** THE RECORDS follows **
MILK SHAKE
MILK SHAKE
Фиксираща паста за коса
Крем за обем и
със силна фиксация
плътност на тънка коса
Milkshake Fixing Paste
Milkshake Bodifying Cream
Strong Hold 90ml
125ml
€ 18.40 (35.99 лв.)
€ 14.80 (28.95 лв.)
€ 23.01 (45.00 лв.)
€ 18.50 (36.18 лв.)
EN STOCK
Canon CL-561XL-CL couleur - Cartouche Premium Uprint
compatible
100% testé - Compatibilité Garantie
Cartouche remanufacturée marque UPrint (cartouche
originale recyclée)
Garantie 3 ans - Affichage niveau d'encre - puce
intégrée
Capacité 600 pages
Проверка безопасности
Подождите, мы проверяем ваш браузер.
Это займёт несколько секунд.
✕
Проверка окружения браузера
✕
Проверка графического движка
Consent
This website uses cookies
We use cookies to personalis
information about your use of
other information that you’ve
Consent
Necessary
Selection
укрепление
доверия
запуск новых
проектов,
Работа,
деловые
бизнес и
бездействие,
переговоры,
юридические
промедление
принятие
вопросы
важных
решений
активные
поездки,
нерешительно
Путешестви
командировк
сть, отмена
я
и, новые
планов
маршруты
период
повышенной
** End of THE RECORDS **
** THE RECORDS follows **
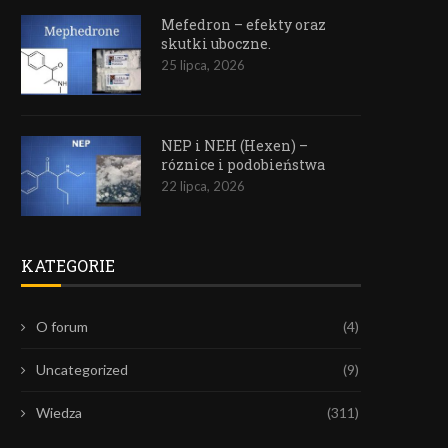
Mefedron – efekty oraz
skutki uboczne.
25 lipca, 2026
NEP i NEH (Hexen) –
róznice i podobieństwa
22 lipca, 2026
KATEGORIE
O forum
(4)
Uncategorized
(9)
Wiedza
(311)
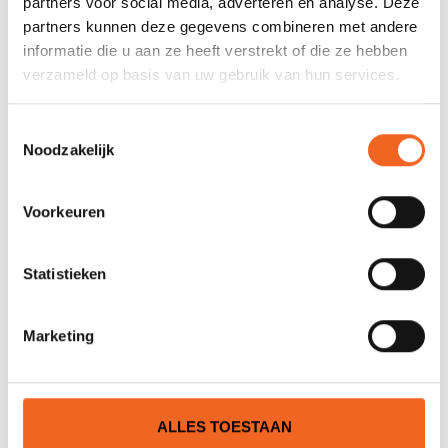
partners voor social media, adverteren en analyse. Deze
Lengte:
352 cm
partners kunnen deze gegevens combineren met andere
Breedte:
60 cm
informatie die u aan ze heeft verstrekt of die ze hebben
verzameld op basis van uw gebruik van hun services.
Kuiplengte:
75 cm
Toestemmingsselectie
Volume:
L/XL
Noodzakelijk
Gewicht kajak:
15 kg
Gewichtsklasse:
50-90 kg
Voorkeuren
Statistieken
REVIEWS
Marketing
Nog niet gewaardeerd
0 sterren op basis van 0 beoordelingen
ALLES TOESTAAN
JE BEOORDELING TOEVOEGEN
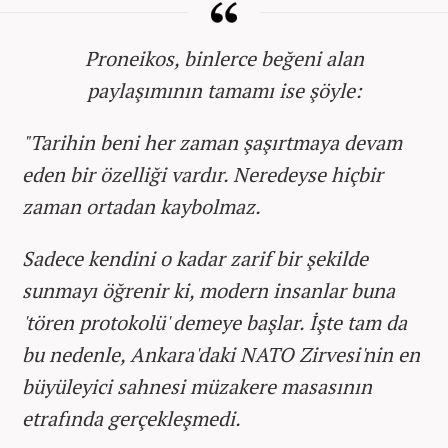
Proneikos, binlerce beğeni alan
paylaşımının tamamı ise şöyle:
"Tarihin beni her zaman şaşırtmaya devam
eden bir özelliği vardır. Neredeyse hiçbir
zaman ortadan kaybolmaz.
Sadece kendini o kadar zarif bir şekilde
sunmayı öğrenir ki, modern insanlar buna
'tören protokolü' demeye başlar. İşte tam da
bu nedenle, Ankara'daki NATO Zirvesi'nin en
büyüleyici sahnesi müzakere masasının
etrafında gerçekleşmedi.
** End of THE RECORDS **
** THE RECORDS follows **
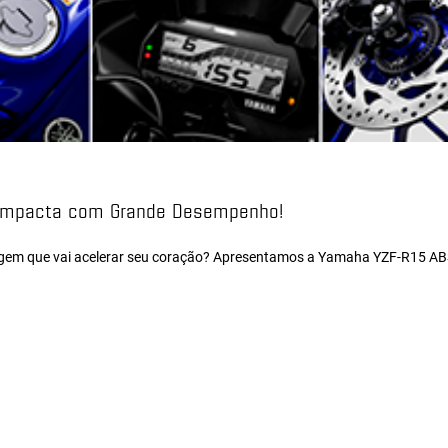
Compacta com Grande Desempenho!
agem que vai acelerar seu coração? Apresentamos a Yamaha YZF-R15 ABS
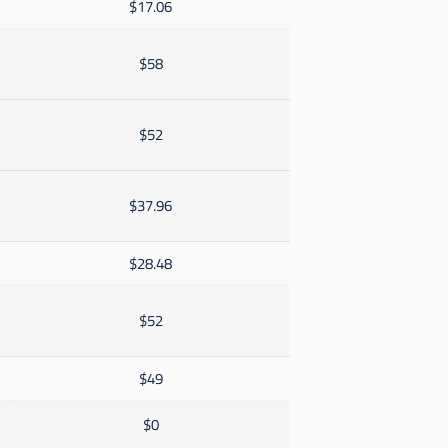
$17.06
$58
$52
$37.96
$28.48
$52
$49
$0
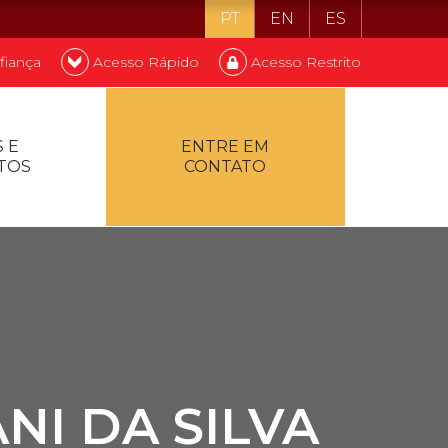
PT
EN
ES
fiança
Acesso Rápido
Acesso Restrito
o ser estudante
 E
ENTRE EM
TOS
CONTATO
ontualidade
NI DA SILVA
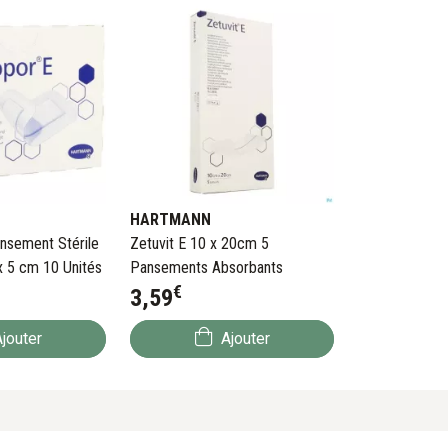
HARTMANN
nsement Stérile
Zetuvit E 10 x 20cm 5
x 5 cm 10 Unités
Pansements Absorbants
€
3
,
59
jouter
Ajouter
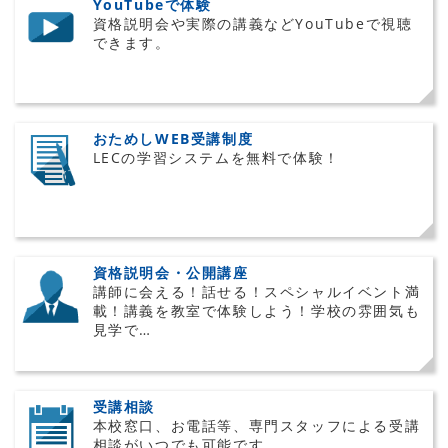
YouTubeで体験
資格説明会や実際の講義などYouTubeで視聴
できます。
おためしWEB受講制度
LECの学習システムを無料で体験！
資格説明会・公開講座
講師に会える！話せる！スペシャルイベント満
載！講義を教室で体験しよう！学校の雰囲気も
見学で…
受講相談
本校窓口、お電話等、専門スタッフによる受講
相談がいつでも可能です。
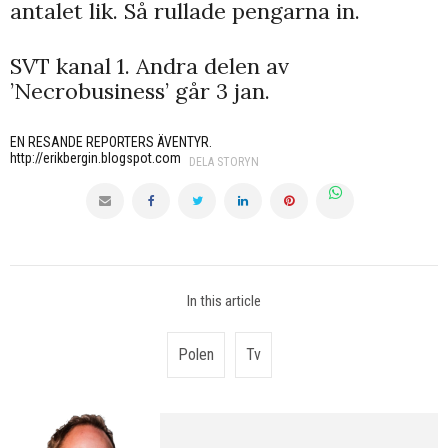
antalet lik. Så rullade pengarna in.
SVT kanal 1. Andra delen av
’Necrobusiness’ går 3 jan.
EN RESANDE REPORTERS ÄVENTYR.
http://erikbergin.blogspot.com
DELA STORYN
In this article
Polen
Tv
** End of THE RECORDS **
(WORK TO COMPLETE) Go through the lines above and count those that include "cookies"; give the total and nothing more.

(RESPONSE TO THE TASK) 2